Most of us travel to see the world, but it is often the case that we end up seeing our homes and even ourselves from new perspectives.

My first commandment of travel is very simple – be prepared. The wrong shoes can ruin a trip – as can a misfit companion.

The road doesn’t tell the traveler what lies ahead.

Perhaps, to some degree at least, when we travel, we anticipate the new and unexpected – as long as it isn’t too new and unexpected.

The word “travel” comes from the same word root as “travail” as in physical or mental exertion or even agony or torment. And some travel can be like that. I’m sure we’ve all been on those trips that have been more ordeal than enjoyable.

In short, there is the journey, the destination and the company – any one of these can demolish the best potential travel experience.

Some roads are not meant to be traveled alone

Travelling alone has its attractions. But very quickly the “alone” aspect becomes the dominant, sometimes oppressive, factor. Making decisions on your own is easier. But so is getting lost or missing a connection.

A good travel companion can be hard to find. Look for one that shares your passions as well as your energy level. And sleep schedule.

Travel gear

When it comes to travel, nothing is better than good equipment. And nothing is more frustrating than equipment that breaks down or doesn’t work properly. The best equipment is that which has been travel tested and used, even battered, by extensive use.

Travel light – and compact

The best way to travel is to keep it simple – or at least keep it all in one place.

Most travel guides (like Rick Steves) recommend keeping everything in a carry-on. Checked luggage has become almost legendary for getting lost or being stolen.

Keeping everything in a simple carry-on can make you travels much less stressful – if you can cram it all in. To help make it all fit, here’s a review of packing cubes to help make the best use of space.

And for travel gear extraordinaire, take a long look at these two sites mentioned below. I can’t say enough about these two product lines.

First, Matein (www.matein.com) makes the best carry-on sized case I have seen. The one I have turns into a (very comfortable) backpack (with a special pocket to stow the straps when not in use) but it also has two handles (to carry the case vertically or horizontally). Both handles are strongly enforced and made to withstand vigorous use. Matein products come with a lifetime guarantee and liberal return/exchange policy. As solid as their products appear, I don’t expect to ever have to make use of such services – which to my mind at least, is the greatest compliment.
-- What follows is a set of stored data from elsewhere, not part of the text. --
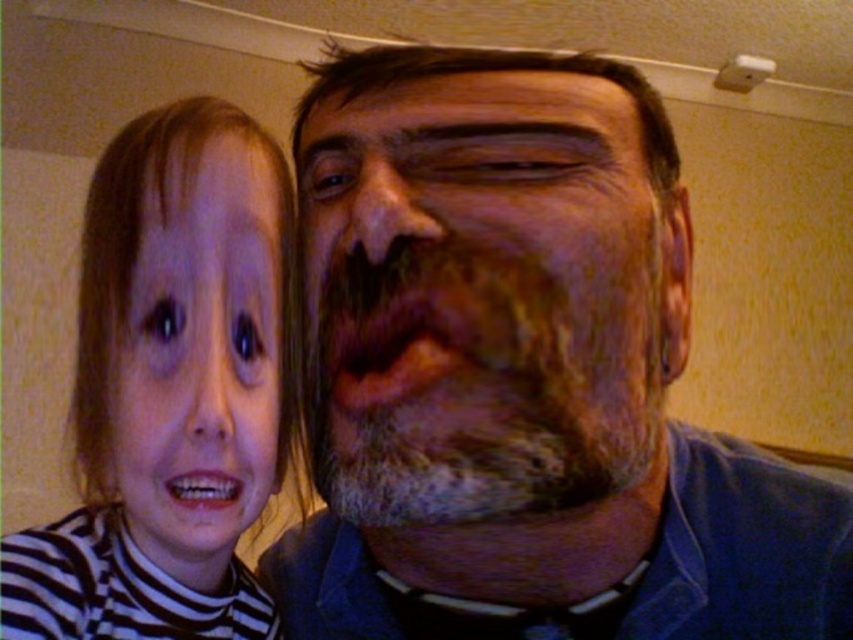 At what (x,y) coordinates should I click in order to perform the action: click on gray beard at left. Please return your answer as a coordinate pair (x, y). This screenshot has height=640, width=853. Looking at the image, I should click on (521, 374).

Is gray beard at left to the right of striped turtleneck at left from the viewer's perspective?

Correct, you'll find gray beard at left to the right of striped turtleneck at left.

Where is `gray beard at left`? gray beard at left is located at coordinates (521, 374).

Who is positioned more to the right, striped turtleneck at left or smooth skin face at left?

Positioned to the right is smooth skin face at left.

Between point (10, 570) and point (181, 332), which one is positioned in front?

Positioned in front is point (181, 332).

The image size is (853, 640). I want to click on striped turtleneck at left, so pyautogui.click(x=171, y=388).

Between point (386, 96) and point (187, 364), which one is positioned in front?

Point (187, 364)

Where is `grayish-brown beard at center`? This screenshot has height=640, width=853. grayish-brown beard at center is located at coordinates (480, 296). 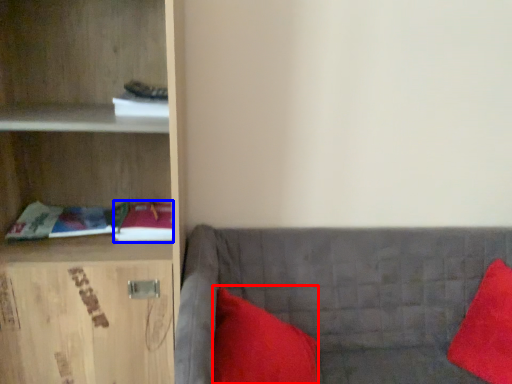 Question: Among these objects, which one is nearest to the camera, pillow (highlighted by a red box) or book (highlighted by a blue box)?

Choices:
 (A) pillow
 (B) book

Answer: (A) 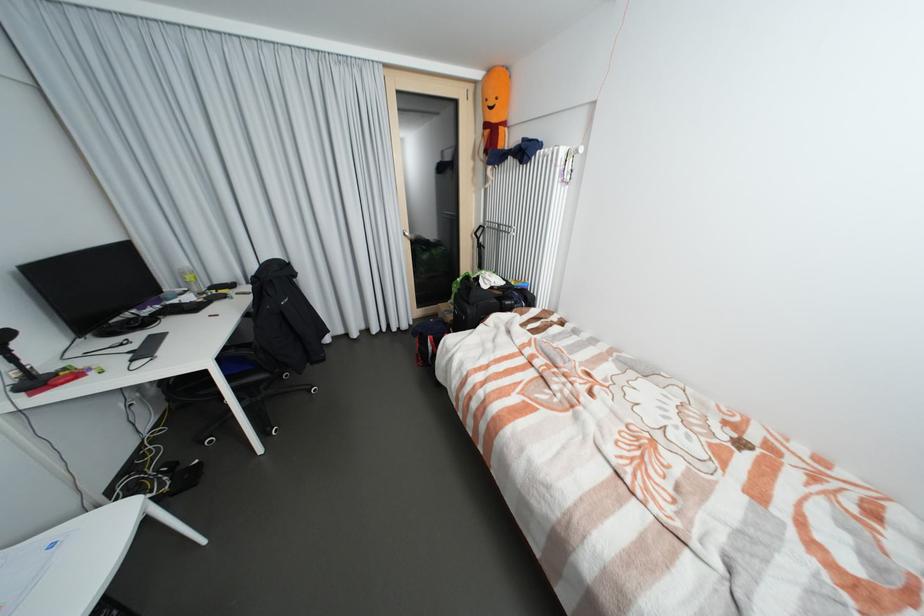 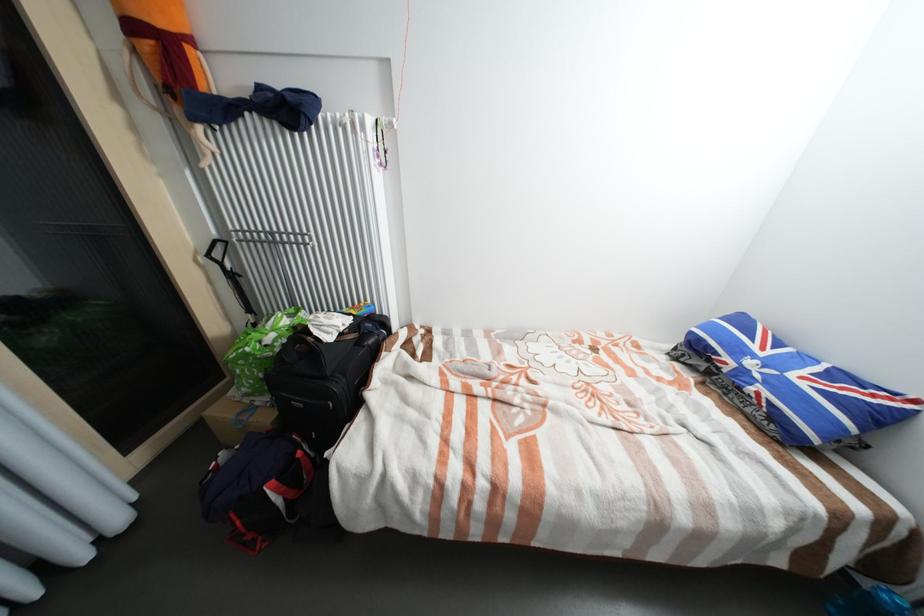 Question: Based on the continuous images, in which direction is the camera rotating? Reply with the corresponding letter.

Choices:
 (A) Left
 (B) Right
 (C) Up
 (D) Down

Answer: (B) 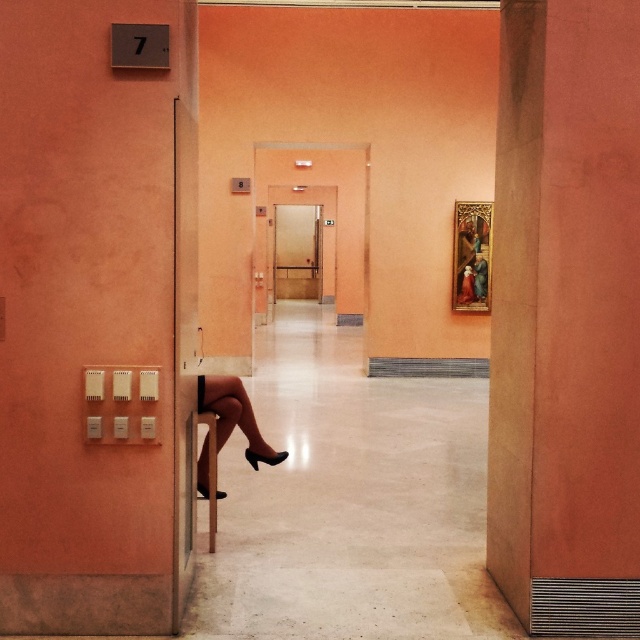 Question: Does smooth orange wall at center have a larger size compared to metallic elevator at center?

Choices:
 (A) no
 (B) yes

Answer: (A)

Question: Which of these objects is positioned closest to the matte black legs at lower left?

Choices:
 (A) metallic elevator at center
 (B) smooth orange wall at center

Answer: (B)

Question: Which of the following is the closest to the observer?

Choices:
 (A) (221, 401)
 (B) (625, 193)

Answer: (B)

Question: Which object is positioned farthest from the matte black legs at lower left?

Choices:
 (A) smooth orange wall at center
 (B) metallic elevator at center

Answer: (B)

Question: Can you confirm if smooth orange wall at center is thinner than metallic elevator at center?

Choices:
 (A) yes
 (B) no

Answer: (A)

Question: Is metallic elevator at center thinner than matte black legs at lower left?

Choices:
 (A) yes
 (B) no

Answer: (B) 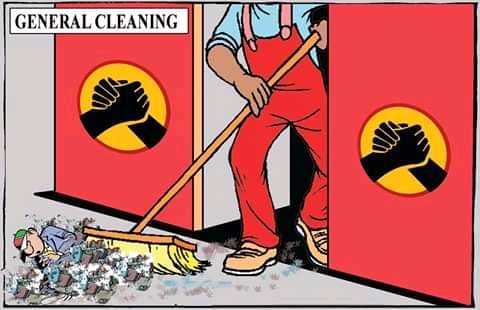 What are the coordinates of `broom` in the screenshot? It's located at (141, 246), (145, 222), (163, 207), (180, 180). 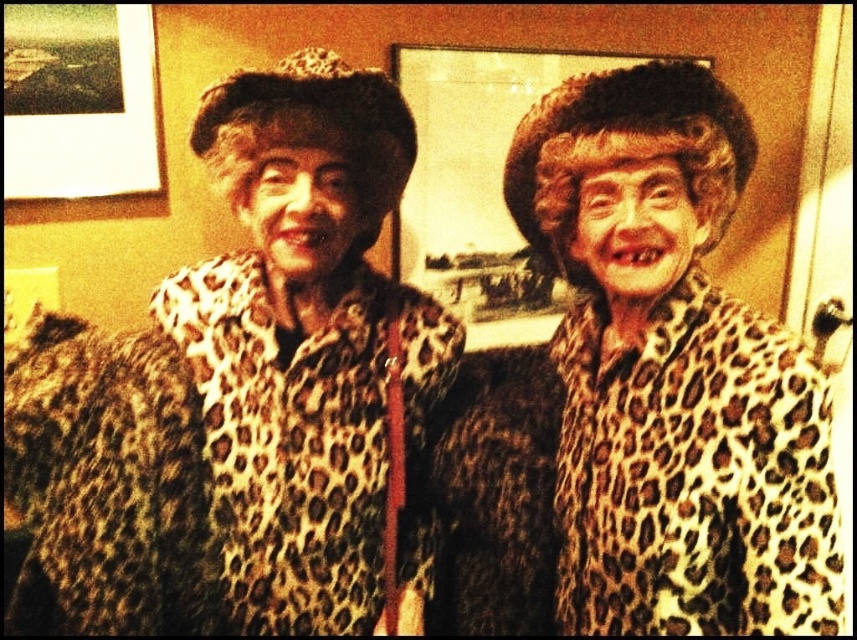 You are an interior designer who wants to ensure that the leopard print coat at center and the matte plastic picture frame at upper center are arranged in a visually balanced composition. Based on their current positions, which object is closer to the left edge of the image?

The leopard print coat at center is positioned on the left side of matte plastic picture frame at upper center, so it is closer to the left edge of the image.

You are trying to decide which leopard print coat to choose for an event. You see both the leopard print coat at center and the leopard print fur coat at center in the image. Based on their positions, which one is on the right side?

The leopard print coat at center is positioned to the right of the leopard print fur coat at center, so the leopard print coat at center is on the right side.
Tripped Travel Gear (www.trippedtravelgear.com) among other things, makes a series of absolutely great travel bags/pouches that serve both semi-universal and extremely specific purposes. As one who has previously travelled with plastic bags for shoes, laundry and hygiene products (from toothbrush to sunscreen) I can’t even put into words how much easier my last trip was because of dedicated containers for dirty laundry, shoes and electronic devices, cables and chargers.

Your focus in travelling, after all, is on the experience of the new place and its offerings – not on sorting through seemingly endless look alike bags for a toothbrush or clean socks.

Zip it

Both of these products had a feature I never knew I needed before – solid and strong compression zippers. These allow the contents of the suitcase or pouches to be compressed when space is an issue. Having zippers to enclose a space and compress a package can be confusing.

On the Matein case, the zipper is supplemented by two sets of heavy-duty straps to pull the case tighter. The Tripped Travel Gear packages have main enclosure zippers that are color coded. Both of these product lines make the ordeal of travel easier and allow a deeper focus on the reason we are travelling.